He, he! – jak po francusku zaśmiał się pewien hrabia spod Łomży
– już widzę miny podgolonych i karczystych łysoli z mieczykami na rękawach,
idących noga w nogę ze swymi partnerami do restauracji „Blue Oyster” i
krzyczących: Chłopak, dziewczyna – normalna rodzina. To ograniczenie
rodzinności tylko do dwojga heteroseksualnych młodych ludzi jest wzruszające,
jeśli uświadomimy sobie ograniczoność, która jest cechą takich uproszczeń, która
to ograniczoność charakteryzuje miłośników salutu rzymskiego i zamawiania pięciu
piw. Starzy ludzie, mieszkający razem po to, by się w starości wspierać, babcie
wychowujące dzieci matek, które umarły w szpitalach Pszczyny, Nowego Targu i
Częstochowy, matki z dziećmi, których ojcowie zginęli na froncie lub porzucili
je dla innych... Czy odmówicie prawa do bycia rodziną ludziom samotnym, którzy
mają tylko sąsiadów? Albo radio z Torunia? Albo kota?

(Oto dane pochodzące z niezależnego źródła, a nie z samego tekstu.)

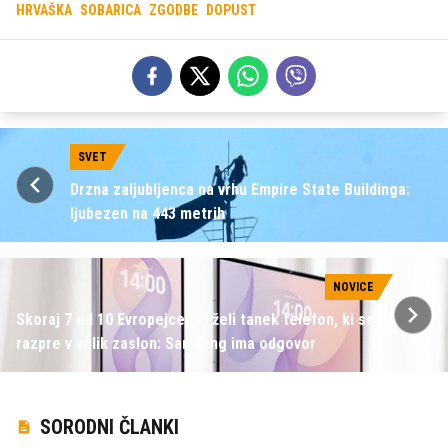
HRVAŠKA
SOBARICA
ZGODBE
DOPUST
SVET
Drzna zaljubljenca na vrhu Empire State Buildinga:
ljubezen na 443 metrih
NOVICE
Skoraj 7 od 10 Evropejcev si želi tanek telefon, ki se
razpre v velik zaslon: Samsung ima odgovor
SORODNI ČLANKI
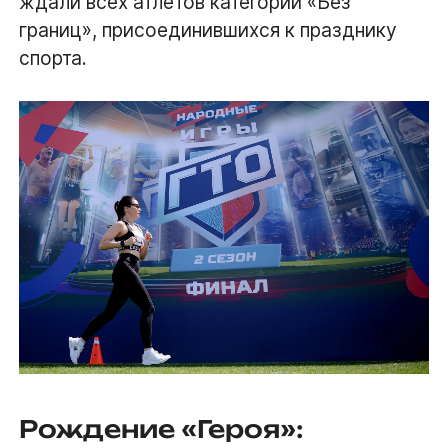
ждали всех атлетов категории «Без
границ», присоединившихся к празднику
спорта.
Рождение «Героя»:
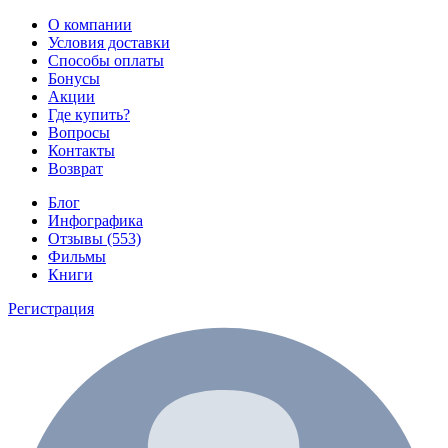
О компании
Условия доставки
Способы оплаты
Бонусы
Акции
Где купить?
Вопросы
Контакты
Возврат
Блог
Инфографика
Отзывы (553)
Фильмы
Книги
Регистрация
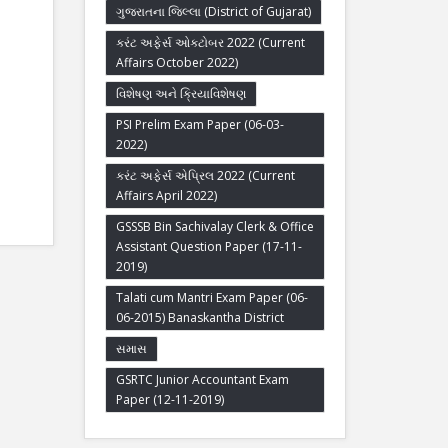
ગુજરાતના જિલ્લા (District of Gujarat)
કરંટ અફેર્સ ઓક્ટોબર 2022 (Current
Affairs October 2022)
વિશેષણ અને ક્રિયાવિશેષણ
PSI Prelim Exam Paper (06-03-
2022)
કરંટ અફેર્સ એપ્રિલ 2022 (Current
Affairs April 2022)
GSSSB Bin Sachivalay Clerk & Office
Assistant Question Paper (17-11-
2019)
Talati cum Mantri Exam Paper (06-
06-2015) Banaskantha District
સમાસ
GSRTC Junior Accountant Exam
Paper (12-11-2019)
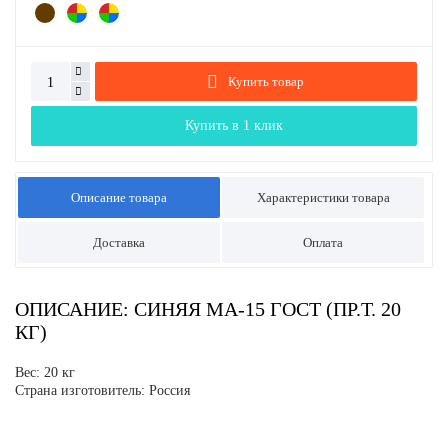
Купить товар
Купить в 1 клик
Описание товара
Характеристики товара
Доставка
Оплата
ОПИСАНИЕ: СИНЯЯ МА-15 ГОСТ (ПР.Т. 20
КГ)
Вес: 20 кг
Страна изготовитель: Россия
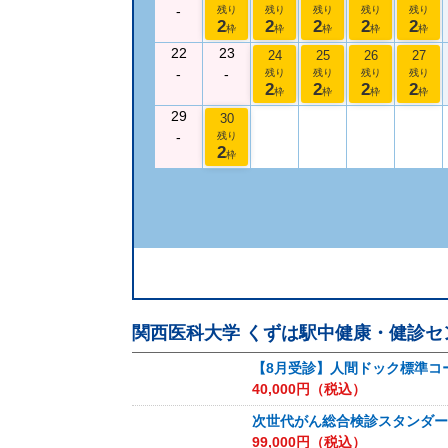
-
残り
残り
残り
残り
残り
2
2
2
2
2
枠
枠
枠
枠
枠
22
23
24
25
26
27
-
-
残り
残り
残り
残り
2
2
2
2
枠
枠
枠
枠
29
30
-
残り
2
枠
関西医科大学 くずは駅中健康・健診セ
【8月受診】人間ドック標準コ
40,000
円（税込）
次世代がん総合検診スタンダー
99,000
円（税込）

Mówi się, że związki partnerskie są mniej trwałe niż związki
małżeńskie i gorzej dbają o dzieci. Bo ja wiem... Trwałość związku nie zależy od
papierka, tylko od uczucia, a opieka nad dziećmi równie często cementuje
związek, jak przyczynia się do jego rozpadu. Zresztą, Polska jest takim dziwnym
krajem, w którym o trwałości rodziny i dobru dzieci najczęściej wypowiadają się
ci, którzy się na tym najmniej znają – zgodnie zresztą z regułą, że najwięcej
mówią ci, co mają najmniej do powiedzenia. Widzimy to na co dzień, bo u nas
największymi obrońcami dzieci i rodziny są księża i Jarosław Kaczyński.